Wo. What was that we were saying about misogynist comments and sexist epithets and stereotype threat and the way racist and homophobic comments are uncool but misogyny is edgy and funny?
Maybe there’s actually something in it?
Crude insults, aggressive threats and unstinting ridicule: it’s business as usual in the world of website news commentary – at least for the women who regularly contribute to the national debate.
The frequency of the violent online invective – or “trolling” – levelled at female commentators and columnists is now causing some of the best known names in journalism to hesitate before publishing their opinions. As a result, women writers across the political spectrum are joining to call for a stop to the largely anonymous name-calling.
Largely anonymous, is it? Oh but surely that doesn’t matter. Surely that doesn’t make any difference, and anyway it’s a sacred right. Everybody has a sacred right to anonymously call non-anonymous women bitches and cunts. Obviously.
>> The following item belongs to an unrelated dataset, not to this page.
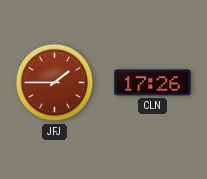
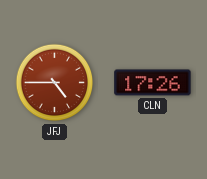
JFJ: 1:45 -> 4:45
The columnist Laurie Penny, who writes for the Guardian, New Statesman and Independent, has decided to reveal the amount of abuse she receives in an effort to persuade online discussion forums to police threatening comments more effectively.
“I believe the time for silence is over,” Penny wrote on Friday, detailing a series of anonymous attacks on her appearance, her past and her family. The writer sees this new epidemic of misogynist abuse as tapping an old vein in British public life. Irrelevant personal attacks on women writers and thinkers go back at least to the late 18th century, she says. “The implication that a woman must be sexually appealing to be taken seriously as a thinker did not start with the internet: it’s a charge that has been used to shame and dismiss women’s ideas since long before Mary Wollstonecraft was called ‘a hyena in petticoats’. The net, however, makes it easier for boys in lonely bedrooms to become bullies.”
…
Linda Grant, who wrote a regular column for the Guardian in the late 1990s, has stopped writing online because of the unpleasant reaction. “I have given it up as a dead loss. In the past, the worst letters were filtered out before they reached me and crucially they were not anonymous,” said Grant.
“What struck me forcibly about the new online world were the violence of three kinds of attitude: islamophobia, antisemitism, and misogyny. And it was the misogyny that surprised me the most. British national newspapers have done little, if anything, to protect their women writers from violent hate-speech.”
The author and feminist writer Natasha Walter has also been deterred. “It’s one of the reasons why I’m less happy to do as much journalism as I used to, because I do feel really uncomfortable with the tone of the debate,” she said. “Under the cloak of anonymity people feel they can express anything, but I didn’t realise there were so many people reading my journalism who felt so strongly and personally antagonistic towards feminism and female writers.”
Neither did I. I do now though – boy do I ever.